I also like the sites Drilling Maps to see where they are fracking, and Flooding maps watch the patterns in the area you are considering. Pay attention also to the stream flood markers that are down in the dips in the road, how many of those do you want to have to deal with? We looked at one place (had bad sun exposure) that had 8 markers on the only road in or out, and the bridges over them were just slabs of cement with no extra width or rails, that the water flowed over as it needed to. Umm. No. We don't want to be trapped. We are making our life so we don't HAVE to go places, but the option is nice.
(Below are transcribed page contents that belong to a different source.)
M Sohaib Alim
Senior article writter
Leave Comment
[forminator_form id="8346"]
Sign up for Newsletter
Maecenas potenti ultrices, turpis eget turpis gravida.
Something to really watch for, unless you are willing to deal with it, is the rock levels in the ground. I know someone who bought 10 acres, that turned out to have 6 inches of topsoil on rock. He chipped out holes in the rock to plant trees. The trees aren't doing real well. You can do soil building, but being aware of it helps you choose wisely. Look at the rock strata on the highway, you'll see what I mean. And if you have a stream in the area, it will possibly involve legal hoops to jump through if you do things upstream. Watch for what else is upstream, I can't find the link, don't recall the name of it, but I had a national map that showed the water quality vs where the big feedlots are.
Love to see you if you come by!! You are invited :D
Bethany Dutch wrote:
that IS a concern! But someone pointed out... here where I am, I'm at huge risk of wildfires that isn't so much a risk in MO, so I'm almost trading one for the other. My home has been threatened within a mile of a pretty major wildfire twice in the last 6 years, so I feel like that would be a zero sum game (tornado vs. wildfire), neither I think would be worse or better to me.
Tina Hillel wrote:I wanted to suggest that whatever spots you decide you like, try to visit them at night!
If you can, aim to make a visit on a weekend night. Sometimes there are hidden things going on at night that you might not learn about until its too late. Enjoy the search. Its all part of the fun!